Reputation: 754
I would like our developers to be able to tell how many rows (roughly) are in a table.
Doing "select count (*) from table" doesn't work because you get a timeout error unless the table is very small (under a million rows).
Increasing the client_timeout in ~/.cassandra/cqlshrc has never worked for us, and even if it did it's probably not a good idea to let developers run 10 minute queries against production. :)
And since this a production cluster, developers do not have ssh access to the servers to run "nodetool" locally on the servers.

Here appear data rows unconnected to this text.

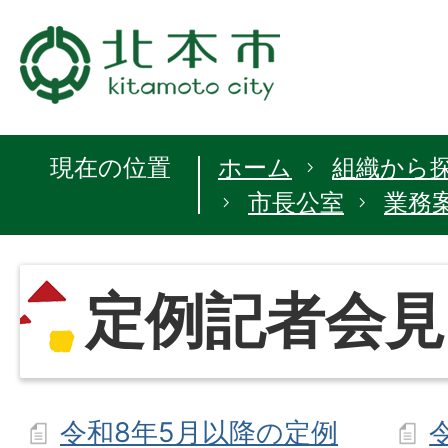
現在の位置
ホーム
組織から
市長公室
業務
定例記者会見
令和8年5月以降の定例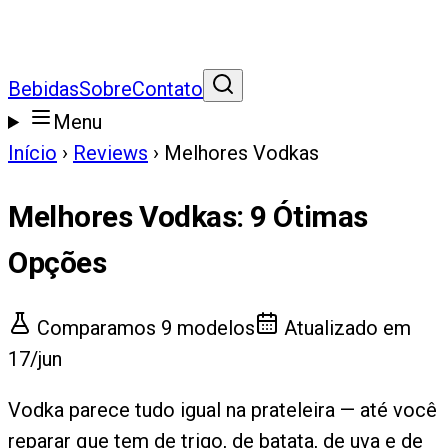
Bebidas
Sobre
Contato
Menu
Início
›
Reviews
›
Melhores Vodkas
Melhores Vodkas
:
9
Ótimas
Opções
Comparamos
9
modelos
Atualizado em
17/jun
Vodka parece tudo igual na prateleira — até você
reparar que tem de trigo, de batata, de uva e de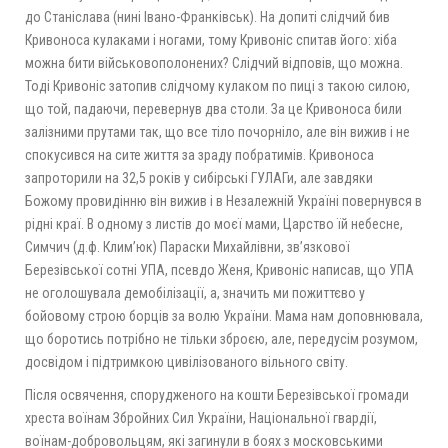
до Станіслава (нині Івано-Франківськ). На допиті слідчий бив
Кривоноса кулаками і ногами, тому Кривоніс спитав його: хіба
можна бити військовополонених? Слідчий відповів, що можна.
Тоді Кривоніс затопив слідчому кулаком по пиці з такою силою,
що той, падаючи, перевернув два столи. За це Кривоноса били
залізними прутами так, що все тіло почорніло, але він вижив і не
спокусився на сите життя за зраду побратимів. Кривоноса
запроторили на 32,5 років у сибірські ГУЛАГи, але завдяки
Божому провидінню він вижив і в Незалежній Україні повернувся в
рідні краї. В одному з листів до моєї мами, Царство їй небесне,
Симчич (д.ф. Клим’юк) Параски Михайлівни, зв’язкової
Березівської сотні УПА, псевдо Женя, Кривоніс написав, що УПА
не оголошувала демобілізації, а, значить ми пожиттєво у
бойовому строю борців за волю України. Мама нам доповнювала,
що боротись потрібно не тільки зброєю, але, передусім розумом,
досвідом і підтримкою цивілізованого вільного світу.
Після освячення, спорудженого на кошти Березівської громади
хреста воїнам Збройних Сил України, Національної гвардії,
воїнам-добровольцям, які загинули в боях з московськими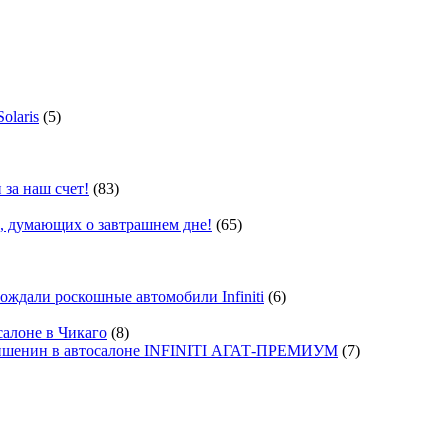
olaris
(5)
 за наш счет!
(83)
, думающих о завтрашнем дне!
(65)
ждали роскошные автомобили Infiniti
(6)
салоне в Чикаго
(8)
ишенин в автосалоне INFINITI АГАТ-ПРЕМИУМ
(7)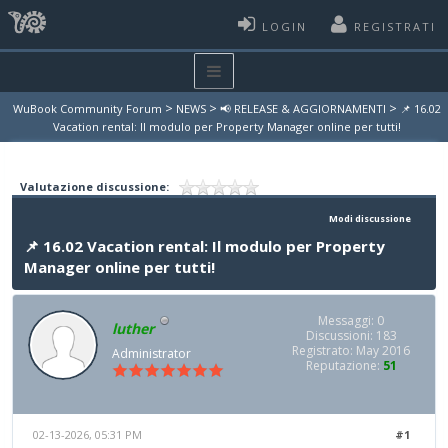
LOGIN
REGISTRATI
>
>
>
WuBook Community Forum
NEWS
📢 RELEASE & AGGIORNAMENTI
📌 16.02
Vacation rental: Il modulo per Property Manager online per tutti!
Valutazione discussione:
Modi discussione
📌 16.02 Vacation rental: Il modulo per Property
Manager online per tutti!
Messaggi: 0
luther
Discussioni: 183
Registrato: May 2016
Administrator
Reputazione:
51
02-13-2026, 05:31 PM
#1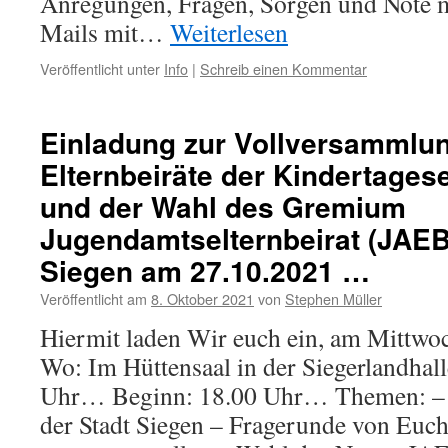
Anregungen, Fragen, Sorgen und Nöte mi
Mails mit…
Weiterlesen
Veröffentlicht unter
Info
|
Schreib einen Kommentar
Einladung zur Vollversammlu
Elternbeiräte der Kindertages
und der Wahl des Gremium
Jugendamtselternbeirat (JAEB
Siegen am 27.10.2021 …
Veröffentlicht am
8. Oktober 2021
von
Stephen Müller
Hiermit laden Wir euch ein, am Mittw
Wo: Im Hüttensaal in der Siegerlandhal
Uhr… Beginn: 18.00 Uhr… Themen: – 
der Stadt Siegen – Fragerunde von Euch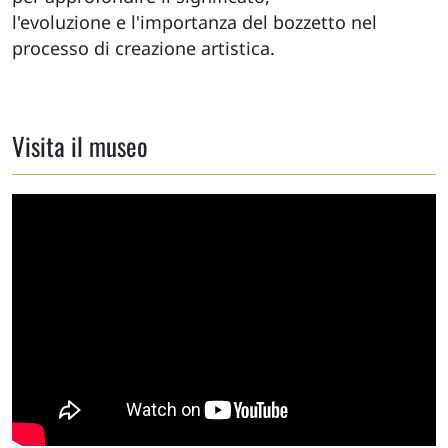
l'evoluzione e l'importanza del bozzetto nel
processo di creazione artistica.
Visita il museo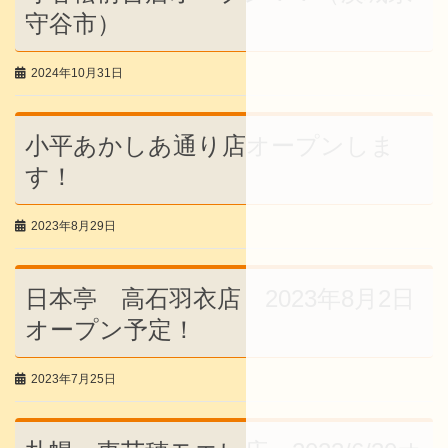
守谷市）
2024年10月31日
小平あかしあ通り店オープンしま
す！
2023年8月29日
日本亭 高石羽衣店 2023年8月2日
オープン予定！
2023年7月25日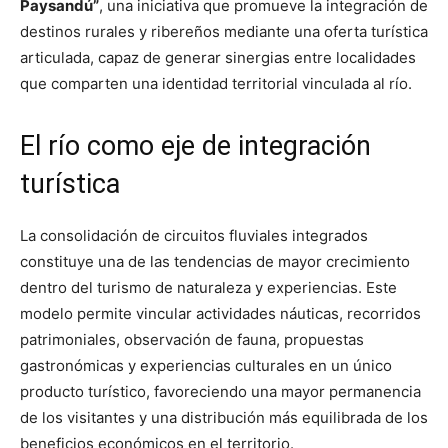
Paysandú”
, una iniciativa que promueve la integración de
destinos rurales y ribereños mediante una oferta turística
articulada, capaz de generar sinergias entre localidades
que comparten una identidad territorial vinculada al río.
El río como eje de integración
turística
La consolidación de circuitos fluviales integrados
constituye una de las tendencias de mayor crecimiento
dentro del turismo de naturaleza y experiencias. Este
modelo permite vincular actividades náuticas, recorridos
patrimoniales, observación de fauna, propuestas
gastronómicas y experiencias culturales en un único
producto turístico, favoreciendo una mayor permanencia
de los visitantes y una distribución más equilibrada de los
beneficios económicos en el territorio.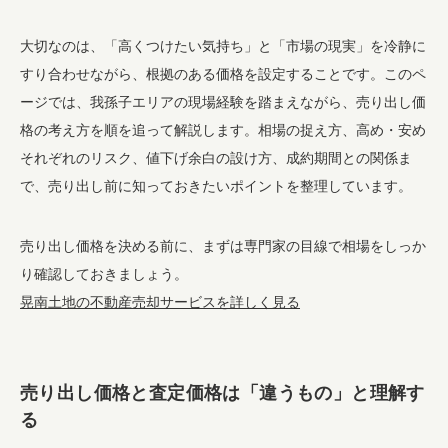
大切なのは、「高くつけたい気持ち」と「市場の現実」を冷静に
すり合わせながら、根拠のある価格を設定することです。このペ
ージでは、我孫子エリアの現場経験を踏まえながら、売り出し価
格の考え方を順を追って解説します。相場の捉え方、高め・安め
それぞれのリスク、値下げ余白の設け方、成約期間との関係ま
で、売り出し前に知っておきたいポイントを整理しています。
売り出し価格を決める前に、まずは専門家の目線で相場をしっか
り確認しておきましょう。
晃南土地の不動産売却サービスを詳しく見る
売り出し価格と査定価格は「違うもの」と理解す
る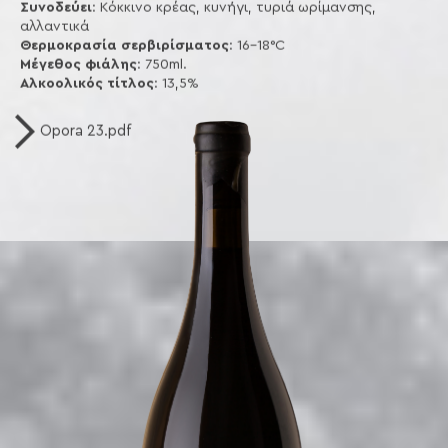
Συνοδεύει
: Κόκκινο κρέας, κυνήγι, τυριά ωρίμανσης,
αλλαντικά
Θερμοκρασία
σερβιρίσματος
: 16-18°C
Μέγεθος φιάλης
: 750ml.
Αλκοολικός
τίτλος
: 13,5%
Opora 23.pdf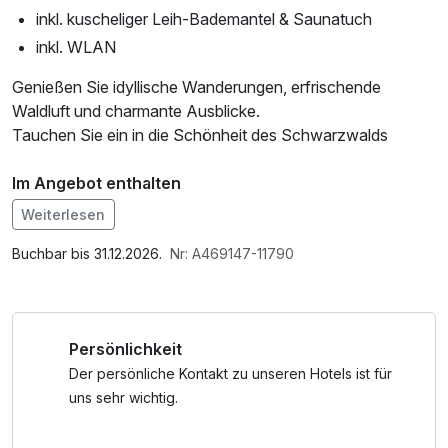
inkl. kuscheliger Leih-Bademantel & Saunatuch
inkl. WLAN
Genießen Sie idyllische Wanderungen, erfrischende
Waldluft und charmante Ausblicke.
Tauchen Sie ein in die Schönheit des Schwarzwalds
Im Angebot enthalten
1 Flasche Mineralwasser, Saunatuch, Leihbademantel, W-
Weiterlesen
LAN Nutzung / Internetnutzung
Buchbar bis 31.12.2026.
Nr: A469147-11790
Persönlichkeit
Der persönliche Kontakt zu unseren Hotels ist für
uns sehr wichtig.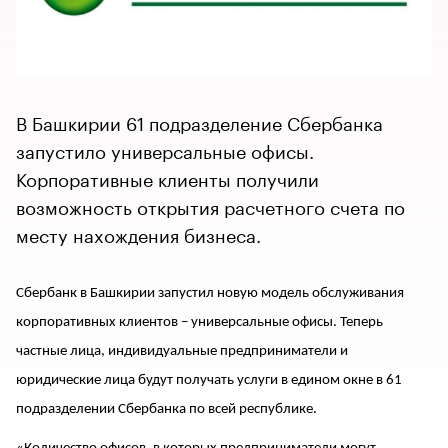
В Башкирии 61 подразделение Сбербанка
запустило универсальные офисы.
Корпоративные клиенты получили
возможность открытия расчетного счета по
месту нахождения бизнеса.
Сбербанк в Башкирии запустил новую модель обслуживания
корпоративных клиентов – универсальные офисы. Теперь
частные лица, индивидуальные предприниматели и
юридические лица будут получать услуги в едином окне в 61
подразделении Сбербанка по всей республике.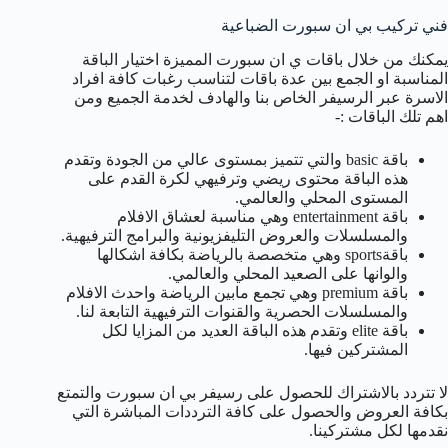
فني تركيب بي ان سبورت الضباعية
يمكنك من خلال باقات ي ان سبورت المميزة اختيار الباقة
المناسبة او الجمع بين عدة باقات لتناسب رغبات كافة افراد
الاسرة عبر الرسيفر الخاص بنا والهادف لخدمة الجميع ومن
اهم تلك الباقات :-
باقة basic والتي تتميز بمستوى عالي من الجودة وتقدم
هذه الباقة محتوى ريضي وترفيهي لكرة القدم على
المستوى المحلي والعالمي.
باقة entertainment وهي مناسبة لعشاق الافلام
والمسلسلات والعروض التليفزيونية والبرامج الترفيهية.
باقةsports وهي متخصصة بالرياضة بكافة اشكالها
والوانها على الصعيد المحلي والعالمي.
باقة premium وهي تجمع مابين الرياضة واحدث الافلام
والمسلسلات الحصرية والقنوات الترفيهية التابعة لنا.
باقة elite وتقدم هذه الباقة العديد من المزايا لكل
المشتركين فيها.
لا تتردد بالاشتراك للحصول على رسيفر بي ان سبورت والتمتع
بكافة العروض والحصول على كافة الترددات المباشرة التي
نقدمها لكل مشتركينا.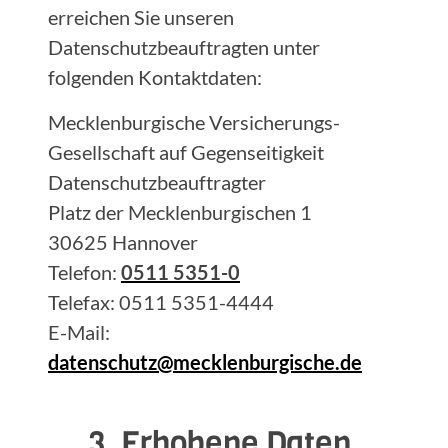
erreichen Sie unseren
Datenschutzbeauftragten unter
folgenden Kontaktdaten:
Mecklenburgische Versicherungs-
Gesellschaft auf Gegenseitigkeit
Datenschutzbeauftragter
Platz der Mecklenburgischen 1
30625 Hannover
Telefon:
0511 5351-0
Telefax: 0511 5351-4444
E-Mail:
datenschutz@mecklenburgische.de
3. Erhobene Daten,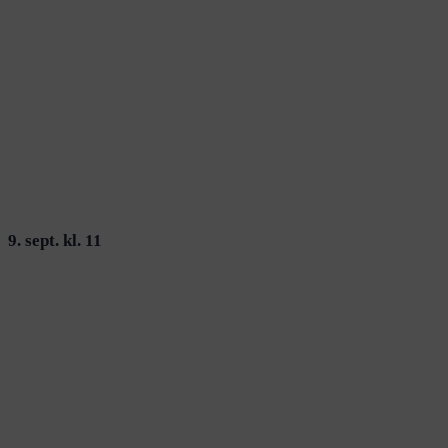
9. sept. kl. 11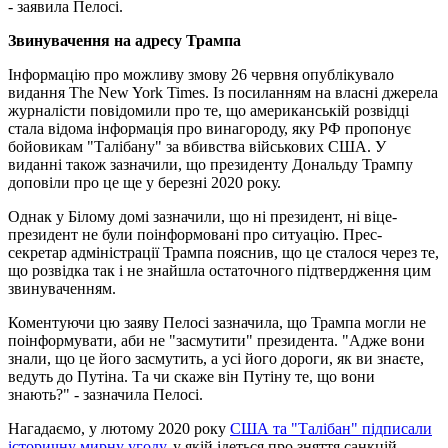
- заявила Пелосі.
Звинувачення на адресу Трампа
Інформацію про можливу змову 26 червня опублікувало
видання The New York Times. Із посиланням на власні джерела
журналісти повідомили про те, що американській розвідці
стала відома інформація про винагороду, яку РФ пропонує
бойовикам "Талібану" за вбивства військових США. У
виданні також зазначили, що президенту Дональду Трампу
доповіли про це ще у березні 2020 року.
Однак у Білому домі зазначили, що ні президент, ні віце-
президент не були поінформовані про ситуацію. Прес-
секретар адміністрації Трампа пояснив, що це сталося через те,
що розвідка так і не знайшла остаточного підтвердження цим
звинуваченням.
Коментуючи цю заяву Пелосі зазначила, що Трампа могли не
поінформувати, аби не "засмутити" президента. "Адже вони
знали, що це його засмутить, а усі його дороги, як ви знаєте,
ведуть до Путіна. Та чи скаже він Путіну те, що вони
знають?" - зазначила Пелосі.
Нагадаємо, у лютому 2020 року
США та "Талібан" підписали
історичну мирну угоду
, у якій ідеться про зняття санкцій,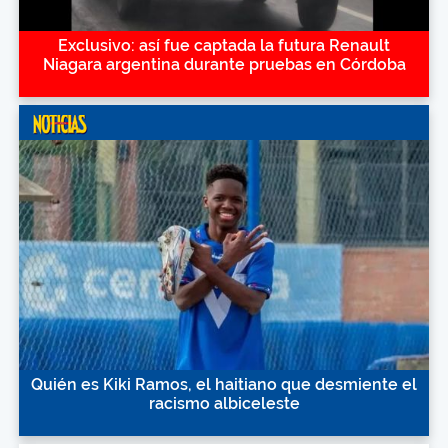
Exclusivo: así fue captada la futura Renault
Niagara argentina durante pruebas en Córdoba
Quién es Kiki Ramos, el haitiano que desmiente el
racismo albiceleste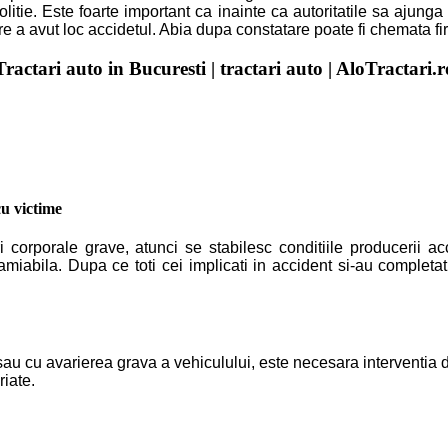
litie. Este foarte important ca inainte ca autoritatile sa ajunga l
care a avut loc accidetul. Abia dupa constatare poate fi chemata 
Tractari auto in Bucuresti
|
tractari auto | AloTractari.r
cu victime
corporale grave, atunci se stabilesc conditiile producerii accid
iabila. Dupa ce toti cei implicati in accident si-au completat
au cu avarierea grava a vehiculului, este necesara interventia d
riate.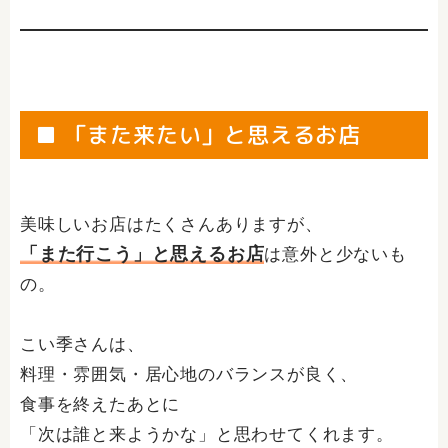
■ 「また来たい」と思えるお店
美味しいお店はたくさんありますが、
「また行こう」と思えるお店
は意外と少ないも
の。
こい季さんは、
料理・雰囲気・居心地のバランスが良く、
食事を終えたあとに
「次は誰と来ようかな」と思わせてくれます。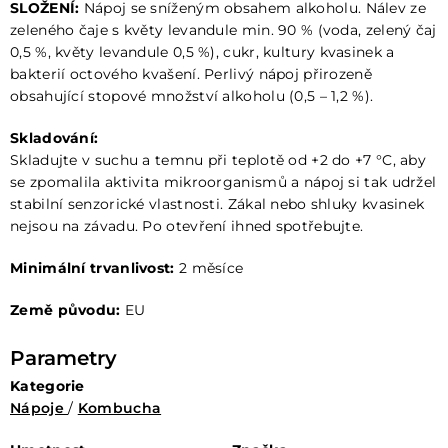
SLOŽENÍ:
Nápoj se sníženým obsahem alkoholu. Nálev ze
zeleného čaje s květy levandule min. 90 % (voda, zelený čaj
0,5 %, květy levandule 0,5 %), cukr, kultury kvasinek a
bakterií octového kvašení. Perlivý nápoj přirozeně
obsahující stopové množství alkoholu (0,5 – 1,2 %).
Skladování:
Skladujte v suchu a temnu při teplotě od +2 do +7 °C, aby
se zpomalila aktivita mikroorganismů a nápoj si tak udržel
stabilní senzorické vlastnosti. Zákal nebo shluky kvasinek
nejsou na závadu. Po otevření ihned spotřebujte.
Minimální trvanlivost:
2 měsíce
Země původu:
EU
Parametry
Kategorie
Nápoje
/
Kombucha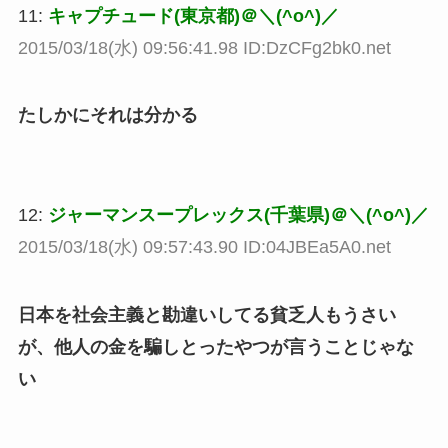
11:
キャプチュード(東京都)＠＼(^o^)／
2015/03/18(水) 09:56:41.98 ID:DzCFg2bk0.net
たしかにそれは分かる
12:
ジャーマンスープレックス(千葉県)＠＼(^o^)／
2015/03/18(水) 09:57:43.90 ID:04JBEa5A0.net
日本を社会主義と勘違いしてる貧乏人もうさい
が、他人の金を騙しとったやつが言うことじゃな
い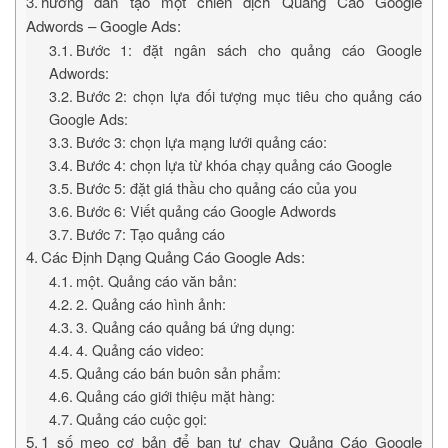
hướng dẫn tạo một chiến dịch Quảng Cáo Google
Adwords – Google Ads:
Bước 1: đặt ngân sách cho quảng cáo Google
Adwords:
Bước 2: chọn lựa đối tượng mục tiêu cho quảng cáo
Google Ads:
Bước 3: chọn lựa mạng lưới quảng cáo:
Bước 4: chọn lựa từ khóa chạy quảng cáo Google
Bước 5: đặt giá thầu cho quảng cáo của you
Bước 6: Viết quảng cáo Google Adwords
Bước 7: Tạo quảng cáo
Các Định Dạng Quảng Cáo Google Ads:
một. Quảng cáo văn bản:
2. Quảng cáo hình ảnh:
3. Quảng cáo quảng bá ứng dụng:
4. Quảng cáo video:
Quảng cáo bán buôn sản phẩm:
Quảng cáo giới thiệu mặt hàng:
Quảng cáo cuộc gọi:
1 số mẹo cơ bản để bạn tự chạy Quảng Cáo Google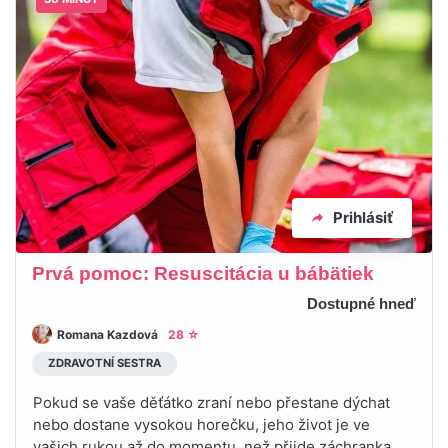
Prihlásiť
Prvá pomoc: Resuscitácia u bábätiek
Dostupné hneď
Romana Kazdová
28 ☆
ZDRAVOTNÍ SESTRA
Pokud se vaše děťátko zraní nebo přestane dýchat
nebo dostane vysokou horečku, jeho život je ve
vašich rukou až do momentu, než přijde záchranka.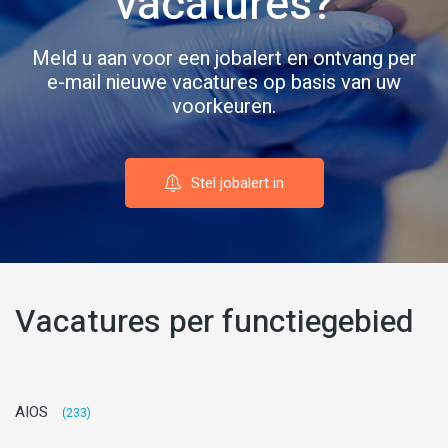
vacatures?
Meld u aan voor een jobalert en ontvang per
e-mail nieuwe vacatures op basis van uw
voorkeuren.
Stel jobalert in
Vacatures per functiegebied
AIOS
(233)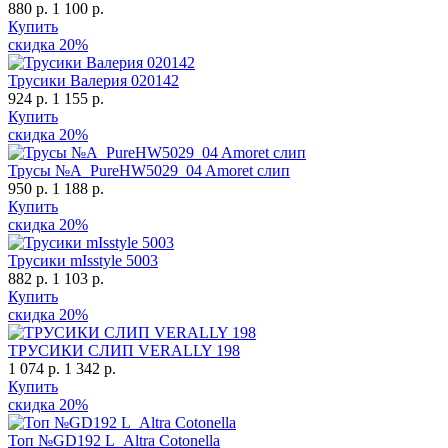
880 р.
1 100 р.
Купить
скидка
20%
Трусики Валерия 020142
924 р.
1 155 р.
Купить
скидка
20%
Трусы №A_PureHW5029_04 Amoret слип
950 р.
1 188 р.
Купить
скидка
20%
Трусики mIsstyle 5003
882 р.
1 103 р.
Купить
скидка
20%
ТРУСИКИ СЛИП VERALLY 198
1 074 р.
1 342 р.
Купить
скидка
20%
Топ №GD192 L_Altra Cotonella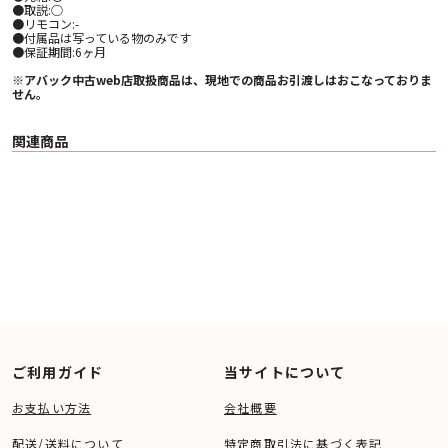
●取説:○
●リモコン:-
●付属品は写っている物のみです
●保証期間:6ヶ月
※アバック中古web店取扱商品は、現地での商品お引渡しはおこなっておりま
せん。
関連商品
ご利用ガイド
当サイトについて
お支払い方法
会社概要
配送/送料について
特定商取引法に基づく表記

Running "nodetool" remotely requires enabling remote JMX and applying JMX security. That seems a little much just to get an estimate of a table size. Is there anything dangerous someone could do with that JMX access?
Are there any other options at all to get any kind of estimate of the number of rows in a table?
Thanks!
Upvotes: 0
Views: 911
Reputation: 176
You could try exporting the table to a csv then just doing a line count of the csv. This isn't ideal performance-wise, but it won't time out like count does.
COPY table_name TO filename_or_path.csv;
For more information on copy see: http://docs.datastax.com/en/cql/3.1/cql/cql_reference/copy_r.html
Another, more "estimative" option if you are running datastax cassandra is to install OpsCenter on to one of the nodes, which will create a UI you can expose to the developers that has a lot of useful metrics and health status. I don't think it has number or rows directly, but it does have the amount of data which could be divided by the average row size if you know this value.
http://www.datastax.com/products/datastax-enterprise-visual-admin
*EDIT: I just realized the link above is for the enterprise edition of OpsCenter, but does include a description of it. There is (or at least was) a community edition available as well.